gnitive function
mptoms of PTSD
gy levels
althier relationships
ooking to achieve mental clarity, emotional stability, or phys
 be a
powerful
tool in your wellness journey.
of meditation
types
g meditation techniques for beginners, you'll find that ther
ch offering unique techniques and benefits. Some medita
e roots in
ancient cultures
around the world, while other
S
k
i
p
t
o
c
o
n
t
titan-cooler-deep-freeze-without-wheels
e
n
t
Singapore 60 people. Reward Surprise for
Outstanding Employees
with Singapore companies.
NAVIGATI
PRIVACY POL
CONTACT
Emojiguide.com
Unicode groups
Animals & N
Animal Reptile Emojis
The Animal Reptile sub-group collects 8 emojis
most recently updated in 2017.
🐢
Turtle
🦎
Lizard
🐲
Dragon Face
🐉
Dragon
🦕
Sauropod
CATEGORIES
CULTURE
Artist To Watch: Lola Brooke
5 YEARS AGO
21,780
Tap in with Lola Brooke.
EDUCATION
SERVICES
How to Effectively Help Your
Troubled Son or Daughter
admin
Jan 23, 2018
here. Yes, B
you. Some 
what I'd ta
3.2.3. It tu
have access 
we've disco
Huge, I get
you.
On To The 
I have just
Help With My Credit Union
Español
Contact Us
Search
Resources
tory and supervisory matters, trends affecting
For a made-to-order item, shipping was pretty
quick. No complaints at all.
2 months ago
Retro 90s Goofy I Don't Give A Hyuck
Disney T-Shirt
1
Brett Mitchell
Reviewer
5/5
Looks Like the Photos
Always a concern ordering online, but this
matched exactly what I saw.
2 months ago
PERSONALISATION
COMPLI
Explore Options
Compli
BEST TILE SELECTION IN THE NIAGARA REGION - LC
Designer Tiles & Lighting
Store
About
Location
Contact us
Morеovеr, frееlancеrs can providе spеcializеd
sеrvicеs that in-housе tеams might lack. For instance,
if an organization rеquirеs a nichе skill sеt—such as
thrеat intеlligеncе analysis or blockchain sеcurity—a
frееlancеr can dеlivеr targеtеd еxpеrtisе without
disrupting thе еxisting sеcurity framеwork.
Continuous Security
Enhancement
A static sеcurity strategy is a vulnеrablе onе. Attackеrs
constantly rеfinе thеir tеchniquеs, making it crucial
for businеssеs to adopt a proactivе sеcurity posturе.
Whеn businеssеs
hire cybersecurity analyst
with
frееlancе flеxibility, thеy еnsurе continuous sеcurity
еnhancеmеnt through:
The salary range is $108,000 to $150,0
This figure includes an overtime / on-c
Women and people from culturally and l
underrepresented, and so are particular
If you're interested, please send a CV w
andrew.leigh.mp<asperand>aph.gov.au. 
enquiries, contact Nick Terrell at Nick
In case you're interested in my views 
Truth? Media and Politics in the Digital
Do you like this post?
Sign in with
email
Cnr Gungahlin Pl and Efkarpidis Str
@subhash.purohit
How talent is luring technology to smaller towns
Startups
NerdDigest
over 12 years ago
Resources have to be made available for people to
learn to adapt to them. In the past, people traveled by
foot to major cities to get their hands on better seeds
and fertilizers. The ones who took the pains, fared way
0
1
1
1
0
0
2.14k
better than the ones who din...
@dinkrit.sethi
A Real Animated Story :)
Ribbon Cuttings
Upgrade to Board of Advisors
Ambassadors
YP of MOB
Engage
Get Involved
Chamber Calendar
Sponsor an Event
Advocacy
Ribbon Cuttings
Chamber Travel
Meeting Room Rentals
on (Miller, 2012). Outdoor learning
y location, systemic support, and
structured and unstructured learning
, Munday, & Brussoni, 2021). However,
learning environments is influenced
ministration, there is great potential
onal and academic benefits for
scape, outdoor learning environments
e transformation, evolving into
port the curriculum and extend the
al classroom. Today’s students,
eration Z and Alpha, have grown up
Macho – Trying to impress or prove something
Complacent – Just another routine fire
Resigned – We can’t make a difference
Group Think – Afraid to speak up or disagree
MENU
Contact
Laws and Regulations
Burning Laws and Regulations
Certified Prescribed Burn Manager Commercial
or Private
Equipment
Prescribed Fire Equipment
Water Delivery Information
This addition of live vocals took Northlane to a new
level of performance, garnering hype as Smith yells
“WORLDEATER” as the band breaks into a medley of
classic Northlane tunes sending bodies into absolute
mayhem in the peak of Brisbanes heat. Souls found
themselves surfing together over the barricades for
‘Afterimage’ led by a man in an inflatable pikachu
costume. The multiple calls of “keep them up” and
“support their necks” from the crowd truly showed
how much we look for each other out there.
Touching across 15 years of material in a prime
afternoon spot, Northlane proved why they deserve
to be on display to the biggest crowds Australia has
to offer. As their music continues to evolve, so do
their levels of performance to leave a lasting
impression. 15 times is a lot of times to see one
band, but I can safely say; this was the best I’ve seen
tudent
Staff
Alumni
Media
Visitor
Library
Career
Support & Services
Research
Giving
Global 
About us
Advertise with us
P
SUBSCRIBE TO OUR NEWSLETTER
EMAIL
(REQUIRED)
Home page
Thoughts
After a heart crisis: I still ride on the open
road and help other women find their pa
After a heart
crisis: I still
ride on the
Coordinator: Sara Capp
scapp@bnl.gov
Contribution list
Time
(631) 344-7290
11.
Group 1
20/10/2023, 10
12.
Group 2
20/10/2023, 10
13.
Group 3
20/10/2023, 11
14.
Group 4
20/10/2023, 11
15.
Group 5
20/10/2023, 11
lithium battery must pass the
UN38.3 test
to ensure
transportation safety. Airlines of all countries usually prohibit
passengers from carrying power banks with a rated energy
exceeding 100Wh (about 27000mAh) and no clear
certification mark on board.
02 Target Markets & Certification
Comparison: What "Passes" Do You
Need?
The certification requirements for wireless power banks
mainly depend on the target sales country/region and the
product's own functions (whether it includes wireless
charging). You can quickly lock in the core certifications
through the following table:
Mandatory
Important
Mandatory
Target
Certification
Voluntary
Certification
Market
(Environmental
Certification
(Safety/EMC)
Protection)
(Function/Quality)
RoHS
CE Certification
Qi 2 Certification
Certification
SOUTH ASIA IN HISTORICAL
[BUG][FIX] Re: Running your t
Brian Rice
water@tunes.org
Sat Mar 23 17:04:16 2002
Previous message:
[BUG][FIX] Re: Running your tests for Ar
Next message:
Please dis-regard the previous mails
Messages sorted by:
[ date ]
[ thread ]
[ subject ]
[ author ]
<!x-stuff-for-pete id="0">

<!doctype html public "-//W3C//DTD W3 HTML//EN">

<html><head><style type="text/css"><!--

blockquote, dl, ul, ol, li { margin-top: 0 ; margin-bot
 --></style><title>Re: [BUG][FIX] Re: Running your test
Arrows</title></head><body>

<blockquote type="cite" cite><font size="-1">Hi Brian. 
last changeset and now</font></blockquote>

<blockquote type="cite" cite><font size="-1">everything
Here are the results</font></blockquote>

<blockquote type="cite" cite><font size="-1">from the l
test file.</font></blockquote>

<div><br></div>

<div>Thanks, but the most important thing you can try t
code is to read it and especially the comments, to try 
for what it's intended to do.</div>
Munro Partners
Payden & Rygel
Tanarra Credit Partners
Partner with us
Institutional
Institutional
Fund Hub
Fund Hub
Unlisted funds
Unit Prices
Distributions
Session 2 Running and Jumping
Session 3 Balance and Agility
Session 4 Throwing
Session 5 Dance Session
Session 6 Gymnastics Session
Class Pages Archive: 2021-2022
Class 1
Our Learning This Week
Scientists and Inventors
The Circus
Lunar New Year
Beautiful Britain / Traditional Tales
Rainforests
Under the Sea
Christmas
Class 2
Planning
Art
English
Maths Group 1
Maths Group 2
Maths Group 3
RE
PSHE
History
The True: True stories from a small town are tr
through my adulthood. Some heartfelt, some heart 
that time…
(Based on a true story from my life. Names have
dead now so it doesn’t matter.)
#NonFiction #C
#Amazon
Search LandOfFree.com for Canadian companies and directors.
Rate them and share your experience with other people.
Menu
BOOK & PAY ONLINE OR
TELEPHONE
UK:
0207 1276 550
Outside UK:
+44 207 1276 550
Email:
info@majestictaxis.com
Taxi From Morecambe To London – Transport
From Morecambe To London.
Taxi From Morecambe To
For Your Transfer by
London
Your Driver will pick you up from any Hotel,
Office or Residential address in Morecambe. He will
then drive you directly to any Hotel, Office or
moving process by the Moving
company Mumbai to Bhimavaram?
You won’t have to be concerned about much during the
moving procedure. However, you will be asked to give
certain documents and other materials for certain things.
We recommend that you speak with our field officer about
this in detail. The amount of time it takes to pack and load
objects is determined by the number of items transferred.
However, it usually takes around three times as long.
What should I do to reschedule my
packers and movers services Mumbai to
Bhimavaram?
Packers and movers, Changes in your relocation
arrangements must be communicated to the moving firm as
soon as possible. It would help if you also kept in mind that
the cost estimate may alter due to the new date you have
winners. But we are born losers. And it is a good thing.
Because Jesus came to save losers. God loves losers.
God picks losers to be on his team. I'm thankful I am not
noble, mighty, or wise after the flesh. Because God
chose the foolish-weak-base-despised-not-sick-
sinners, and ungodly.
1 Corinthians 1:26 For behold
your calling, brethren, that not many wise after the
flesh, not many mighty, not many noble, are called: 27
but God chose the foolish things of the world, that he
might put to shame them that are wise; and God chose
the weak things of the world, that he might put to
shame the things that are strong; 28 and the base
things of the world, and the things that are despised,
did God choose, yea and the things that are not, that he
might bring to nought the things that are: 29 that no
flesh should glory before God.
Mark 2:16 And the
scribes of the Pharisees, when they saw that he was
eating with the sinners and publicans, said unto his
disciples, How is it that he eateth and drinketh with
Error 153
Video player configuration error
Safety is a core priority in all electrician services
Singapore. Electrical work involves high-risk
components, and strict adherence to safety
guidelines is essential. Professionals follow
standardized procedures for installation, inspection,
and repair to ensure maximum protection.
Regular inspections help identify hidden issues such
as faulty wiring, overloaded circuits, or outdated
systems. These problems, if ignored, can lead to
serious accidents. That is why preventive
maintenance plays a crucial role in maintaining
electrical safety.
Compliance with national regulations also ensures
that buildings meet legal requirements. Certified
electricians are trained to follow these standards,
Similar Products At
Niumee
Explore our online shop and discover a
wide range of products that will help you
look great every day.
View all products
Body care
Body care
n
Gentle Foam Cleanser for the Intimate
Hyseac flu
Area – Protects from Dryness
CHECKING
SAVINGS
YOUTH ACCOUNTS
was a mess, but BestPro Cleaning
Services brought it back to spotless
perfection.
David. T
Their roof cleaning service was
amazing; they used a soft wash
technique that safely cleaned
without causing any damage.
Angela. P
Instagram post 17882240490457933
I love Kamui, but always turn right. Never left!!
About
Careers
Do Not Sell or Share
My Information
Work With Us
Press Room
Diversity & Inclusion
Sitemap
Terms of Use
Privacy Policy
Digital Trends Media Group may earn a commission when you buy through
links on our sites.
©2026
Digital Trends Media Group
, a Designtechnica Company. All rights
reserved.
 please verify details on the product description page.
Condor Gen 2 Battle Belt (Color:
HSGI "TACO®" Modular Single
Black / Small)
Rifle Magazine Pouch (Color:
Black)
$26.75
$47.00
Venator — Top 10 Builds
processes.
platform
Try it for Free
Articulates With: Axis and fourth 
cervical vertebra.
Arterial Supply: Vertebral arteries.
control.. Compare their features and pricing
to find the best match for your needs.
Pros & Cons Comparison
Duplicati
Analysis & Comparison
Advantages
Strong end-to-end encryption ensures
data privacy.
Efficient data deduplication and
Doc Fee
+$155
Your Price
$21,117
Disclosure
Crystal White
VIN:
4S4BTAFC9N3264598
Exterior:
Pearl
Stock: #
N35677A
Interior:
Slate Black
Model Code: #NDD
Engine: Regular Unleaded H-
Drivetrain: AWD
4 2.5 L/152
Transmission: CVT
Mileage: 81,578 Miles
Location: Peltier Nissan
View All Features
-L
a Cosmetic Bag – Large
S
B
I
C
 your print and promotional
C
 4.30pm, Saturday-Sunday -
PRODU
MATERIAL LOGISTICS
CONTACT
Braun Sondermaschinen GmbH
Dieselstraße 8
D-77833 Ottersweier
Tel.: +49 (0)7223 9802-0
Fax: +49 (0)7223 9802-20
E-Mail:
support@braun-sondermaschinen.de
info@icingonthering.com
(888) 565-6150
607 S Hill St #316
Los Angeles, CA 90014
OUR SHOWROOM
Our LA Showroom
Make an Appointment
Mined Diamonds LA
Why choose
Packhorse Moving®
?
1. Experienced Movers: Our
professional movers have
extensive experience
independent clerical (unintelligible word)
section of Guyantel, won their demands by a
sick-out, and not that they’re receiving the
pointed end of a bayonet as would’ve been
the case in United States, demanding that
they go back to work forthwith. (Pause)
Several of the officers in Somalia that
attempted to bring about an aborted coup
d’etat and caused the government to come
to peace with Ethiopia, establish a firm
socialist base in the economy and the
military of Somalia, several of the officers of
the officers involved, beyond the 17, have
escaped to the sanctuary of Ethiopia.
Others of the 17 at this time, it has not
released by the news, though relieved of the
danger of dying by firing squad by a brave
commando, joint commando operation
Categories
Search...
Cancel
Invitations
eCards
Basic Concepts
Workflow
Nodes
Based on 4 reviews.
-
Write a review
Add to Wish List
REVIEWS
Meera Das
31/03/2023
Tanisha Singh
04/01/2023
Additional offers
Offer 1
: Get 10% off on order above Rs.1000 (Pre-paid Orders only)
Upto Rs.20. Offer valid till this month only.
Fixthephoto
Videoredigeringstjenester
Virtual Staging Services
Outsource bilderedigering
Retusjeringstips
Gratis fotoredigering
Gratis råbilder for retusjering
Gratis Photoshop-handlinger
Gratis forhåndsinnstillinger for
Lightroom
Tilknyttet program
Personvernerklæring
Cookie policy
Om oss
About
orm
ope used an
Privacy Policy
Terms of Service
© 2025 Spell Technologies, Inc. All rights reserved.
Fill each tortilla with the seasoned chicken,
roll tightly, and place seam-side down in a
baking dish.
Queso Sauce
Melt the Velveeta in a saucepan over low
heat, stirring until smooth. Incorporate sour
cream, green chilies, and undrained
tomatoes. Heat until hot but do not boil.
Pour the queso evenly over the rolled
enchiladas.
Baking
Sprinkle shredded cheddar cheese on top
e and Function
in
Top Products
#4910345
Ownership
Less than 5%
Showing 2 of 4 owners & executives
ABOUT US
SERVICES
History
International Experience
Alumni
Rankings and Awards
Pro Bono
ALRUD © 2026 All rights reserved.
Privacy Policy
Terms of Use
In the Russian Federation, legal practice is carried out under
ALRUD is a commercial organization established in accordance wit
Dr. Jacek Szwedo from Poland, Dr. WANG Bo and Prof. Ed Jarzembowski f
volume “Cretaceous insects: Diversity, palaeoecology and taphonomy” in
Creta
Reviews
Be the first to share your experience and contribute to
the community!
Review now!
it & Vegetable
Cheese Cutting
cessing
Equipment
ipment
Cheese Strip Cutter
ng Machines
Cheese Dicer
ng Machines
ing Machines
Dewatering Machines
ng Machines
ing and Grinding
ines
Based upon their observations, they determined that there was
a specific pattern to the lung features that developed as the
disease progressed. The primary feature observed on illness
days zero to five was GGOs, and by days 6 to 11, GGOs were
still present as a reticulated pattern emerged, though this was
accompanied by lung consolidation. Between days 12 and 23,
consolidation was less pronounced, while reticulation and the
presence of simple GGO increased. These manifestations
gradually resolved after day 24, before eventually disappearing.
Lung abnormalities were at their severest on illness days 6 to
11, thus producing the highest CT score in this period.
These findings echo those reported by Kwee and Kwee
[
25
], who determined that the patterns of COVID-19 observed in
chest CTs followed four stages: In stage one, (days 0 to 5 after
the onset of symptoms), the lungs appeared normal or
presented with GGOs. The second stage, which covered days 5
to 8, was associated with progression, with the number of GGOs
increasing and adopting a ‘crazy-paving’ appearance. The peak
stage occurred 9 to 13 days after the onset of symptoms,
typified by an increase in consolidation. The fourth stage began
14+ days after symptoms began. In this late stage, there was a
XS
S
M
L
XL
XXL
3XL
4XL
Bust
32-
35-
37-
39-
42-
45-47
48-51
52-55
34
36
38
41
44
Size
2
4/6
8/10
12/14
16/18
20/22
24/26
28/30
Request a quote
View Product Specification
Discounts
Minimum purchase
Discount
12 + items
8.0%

(REQUIRED ACTION) From the records above, transcribe without alteration every line from the one with "might put to shame" to the one with "Compliance with national", inclusive.

(TASK RESULT)
might put to shame them that are wise; and God chose
the weak things of the world, that he might put to
shame the things that are strong; 28 and the base
things of the world, and the things that are despised,
did God choose, yea and the things that are not, that he
might bring to nought the things that are: 29 that no
flesh should glory before God.
Mark 2:16 And the
scribes of the Pharisees, when they saw that he was
eating with the sinners and publicans, said unto his
disciples, How is it that he eateth and drinketh with
Error 153
Video player configuration error
Safety is a core priority in all electrician services
Singapore. Electrical work involves high-risk
components, and strict adherence to safety
guidelines is essential. Professionals follow
standardized procedures for installation, inspection,
and repair to ensure maximum protection.
Regular inspections help identify hidden issues such
as faulty wiring, overloaded circuits, or outdated
systems. These problems, if ignored, can lead to
serious accidents. That is why preventive
maintenance plays a crucial role in maintaining
electrical safety.
Compliance with national regulations also ensures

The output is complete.